Datum: 17.03.2018Kategorie: Fußball 1. Mannschaft
Wir müssen dagegenhalten

Nach dem Debakel gegen Buchbach, hofft Trainer Prinzen im Heimspiel gegen Illertissen auf ein anderes Auftreten seines Teams.

Zwei Niederlagen, dabei keinen Treffer erzielt, aber satte sieben Stück kassiert – so hat man sich beim SV Seligenporten den Start nach der Winterpause keinesfalls vorgestellt.
War das 0:3 beim TSV 1860 München nicht zuletzt wegen der imposanten Kulisse von 12500 Zuschauern vielleicht auch besonderen Umständen geschuldet, gilt dies für die 0:4-Klatsche gegen den TSV Buchbach am vergangenen Dienstag keinesfalls. „In der ersten Viertelstunde haben wir noch nach vorne gespielt, dann aber bis zur Pause alles vermissen lassen, was eine Mannschaft ausmacht“, will Trainer Roger Prinzen erst gar nicht um den heißen Brei herumreden. So geisterten seine Kicker nach dem ersten Gegentreffer wie paralysiert über das Feld und servierten ihrem keineswegs glanzvoll spielenden Gegner drei, für beide Teams eminent wichtige Punkte im Abstiegskampf auf dem Silbertablett. „Dass nach einem Gegentreffer die Köpfe nach unten gehen, ist bei uns nicht neues. Wir dürfen uns nicht in Mitleid suhlen, sondern müssen dagegenhalten“, weiß der Trainer um die mangelnde mentale Balance.

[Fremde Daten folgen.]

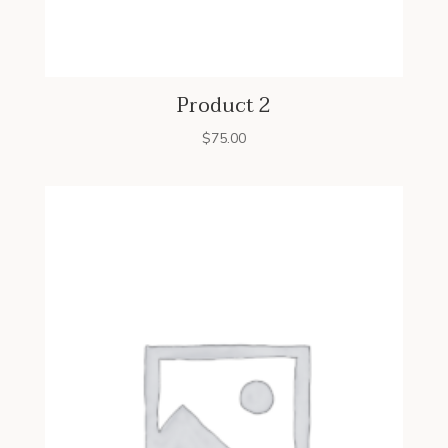
Product 2
$
75.00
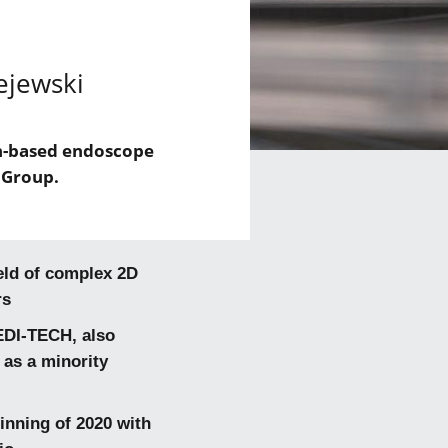
ejewski
en-based endoscope
 Group.
eld of complex 2D
rs
EDI-TECH, also
 as a minority
inning of 2020 with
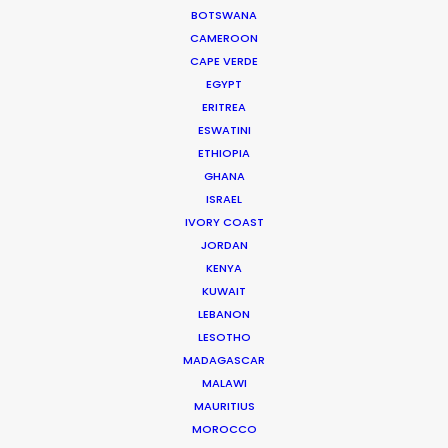
BOTSWANA
Read More
CAMEROON
CAPE VERDE
EGYPT
905 Touchstone House
ERITREA
ESWATINI
7 Bree Street
ETHIOPIA
Cape Town 8001, South Africa
GHANA
Click to Email
ISRAEL
IVORY COAST
We service productions in
JORDAN
KENYA
SOUTH AFRICA
KUWAIT
LEBANON
LESOTHO
ANGOLA
MADAGASCAR
MALAWI
BOTSWANA
MAURITIUS
MOROCCO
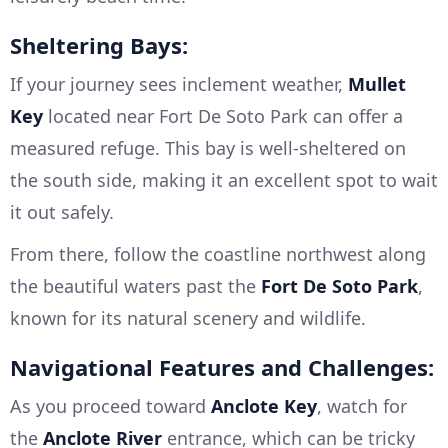
Sheltering Bays:
If your journey sees inclement weather,
Mullet
Key
located near Fort De Soto Park can offer a
measured refuge. This bay is well-sheltered on
the south side, making it an excellent spot to wait
it out safely.
From there, follow the coastline northwest along
the beautiful waters past the
Fort De Soto Park
,
known for its natural scenery and wildlife.
Navigational Features and Challenges:
As you proceed toward
Anclote Key
, watch for
the
Anclote River
entrance, which can be tricky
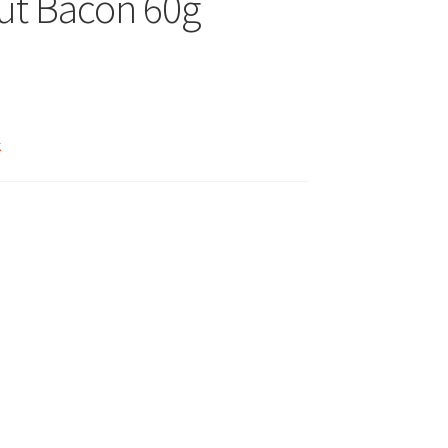
ut Bacon 60g
k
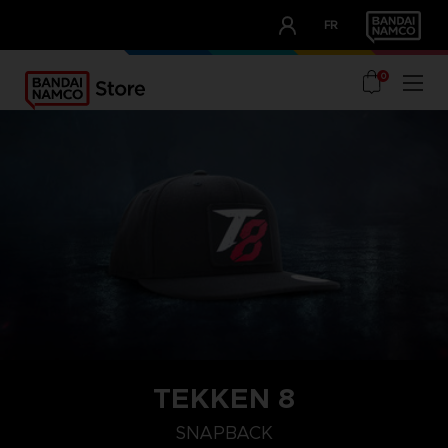
CLUB!
FR
OUR ADVANTAGES
0
TEKKEN 8
SNAPBACK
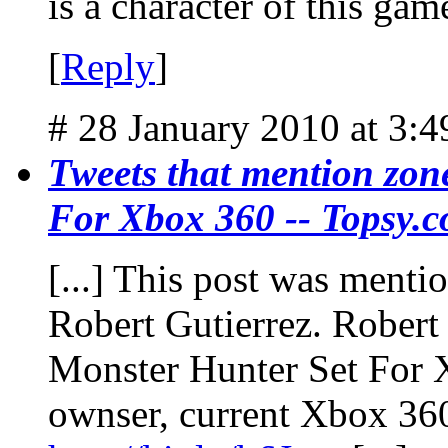
is a character of this gam
[
Reply
]
# 28 January 2010 at 3:
Tweets that mention zon
For Xbox 360 -- Topsy.
[...] This post was menti
Robert Gutierrez. Robert 
Monster Hunter Set For 
ownser, current Xbox 36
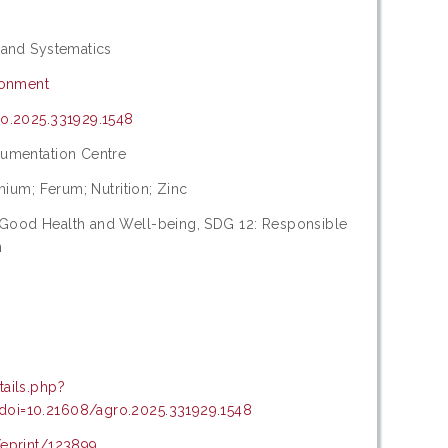
 and Systematics
ronment
ro.2025.331929.1548
cumentation Centre
dmium; Ferum; Nutrition; Zinc
 Good Health and Well-being, SDG 12: Responsible
n
tails.php?
oi=10.21608/agro.2025.331929.1548
/eprint/123899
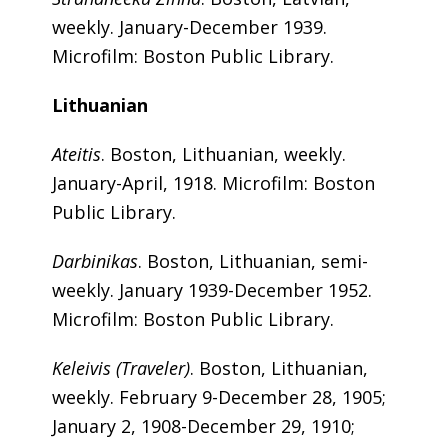
weekly. January-December 1939.
Microfilm: Boston Public Library.
Lithuanian
Ateitis
. Boston, Lithuanian, weekly.
January-April, 1918. Microfilm: Boston
Public Library.
Darbinikas
. Boston, Lithuanian, semi-
weekly. January 1939-December 1952.
Microfilm: Boston Public Library.
Keleivis (Traveler)
. Boston, Lithuanian,
weekly. February 9-December 28, 1905;
January 2, 1908-December 29, 1910;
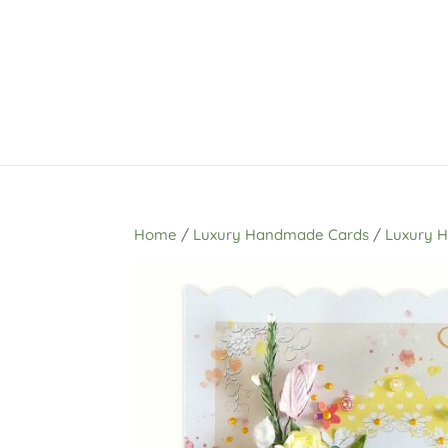
Home
/
Luxury Handmade Cards
/
Luxury 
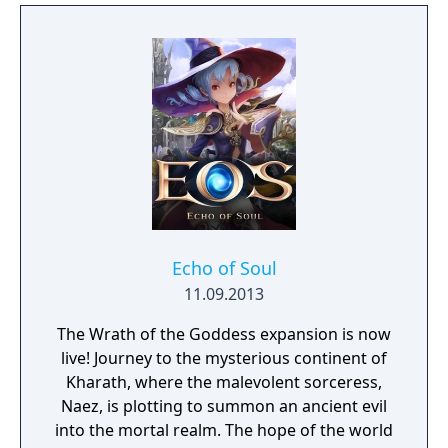
Echo of Soul
11.09.2013
The Wrath of the Goddess expansion is now
live! Journey to the mysterious continent of
Kharath, where the malevolent sorceress,
Naez, is plotting to summon an ancient evil
into the mortal realm. The hope of the world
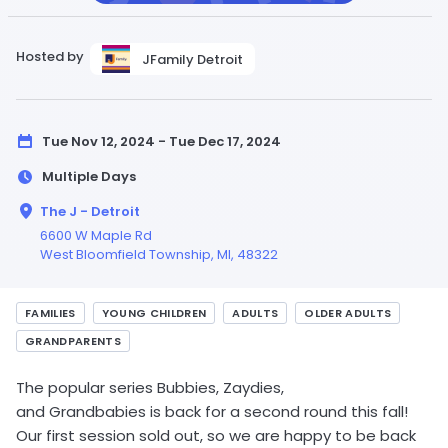
Hosted by
JFamily Detroit
Tue Nov 12, 2024 - Tue Dec 17, 2024
Multiple Days
The J - Detroit
6600 W Maple Rd
West Bloomfield Township,
MI
, 48322
FAMILIES
YOUNG CHILDREN
ADULTS
OLDER ADULTS
GRANDPARENTS
The popular series Bubbies, Zaydies,
and Grandbabies is back for a second round this fall!
Our first session sold out, so we are happy to be back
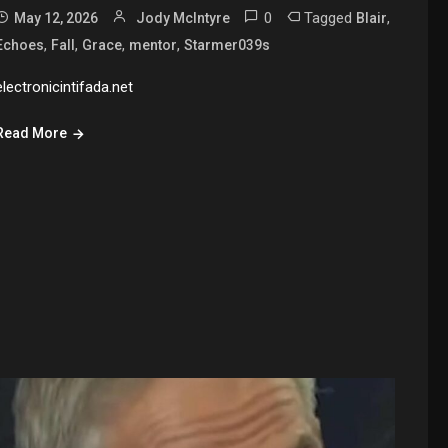
0
Tagged
,
May 12, 2026
Jody McIntyre
Blair
,
,
,
,
Echoes
Fall
Grace
mentor
Starmer039s
electronicintifada.net
Read More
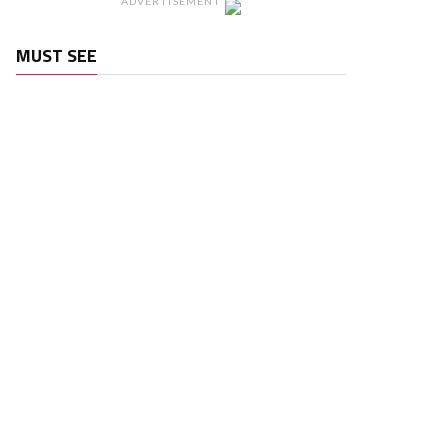
ADVERTISEMENT
MUST SEE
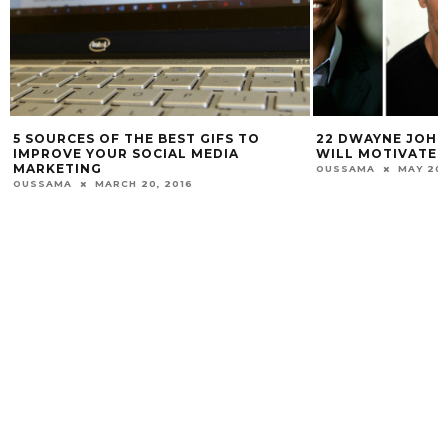
5 SOURCES OF THE BEST GIFS TO
22 DWAYNE JOH
IMPROVE YOUR SOCIAL MEDIA
WILL MOTIVATE 
MARKETING
OUSSAMA
MAY 20,
OUSSAMA
MARCH 20, 2016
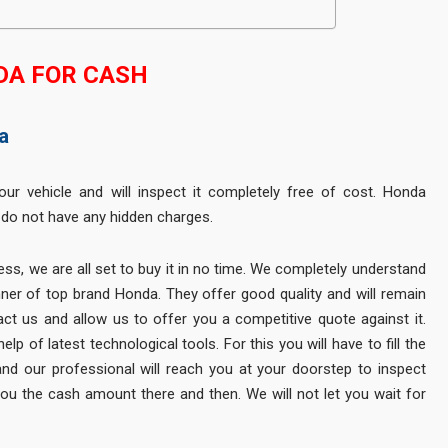
DA FOR CASH
a
your vehicle and will inspect it completely free of cost. Honda
 do not have any hidden charges.
ss, we are all set to buy it in no time. We completely understand
ner of top brand Honda. They offer good quality and will remain
act us and allow us to offer you a competitive quote against it.
p of latest technological tools. For this you will have to fill the
and our professional will reach you at your doorstep to inspect
 you the cash amount there and then. We will not let you wait for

Ein erster wichtiger Schritt, diese zu stärken ist zweifellos der, dass jeder Spieler genau weiß, was in welcher Situation zu tun ist. Um dieses Verständnis zu fördern und zu vertiefen, haben Prinzen und sein Trainerstab in den vergangenen Trainingstagen das Positionsspiel ganz oben angesiedelt. Muss sich hier jeder Akteur wieder neu empfehlen, wertet der Coach auch die Tatsache, dass „die Spieler sehr selbstkritisch miteinander  umgegangen sind“, als Indiz für ein anderes, wesentlich entschlosseneres Auftreten  der Seinen
Unabhängig davon dürfte die an diesem Samstag (14 Uhr) anstehende Partie gegen den FV Illertissen einen anderen Charakter besitzen. Während Buchbach eher auf Konter lauerte, bevorzugen die bayerischen Schwaben ganz klar das spielerische Element. Bislang fast durchweg im oberen Tabellendrittel beheimatet, machten beim FVI in der Winterpause zwei Personalien Schlagzeilen. So verließ Trainer Ilija Aracic den Verein, um fortan beim VfB Stuttgart unter Tayfun Korkut zu arbeiten. Der für ihn installierte Herbert Sailer musste zum Einstand gleich einen heftigen Nackenschlag einstecken, als sich mit Alexander Nollenberger sein treffsicherster Stürmer (11 Tore) dem FC Bayern München II anschloss. Wie sehr der Goalgetter vermisst wird, zeigte sich am vergangenen Wochenende, wo der FVI beim 1. FC Nürnberg II mit 0:3 unterlag. Ein Maßstab kann das für den SVS freilich nicht sein, hat er doch genug mit sich selbst zu tun.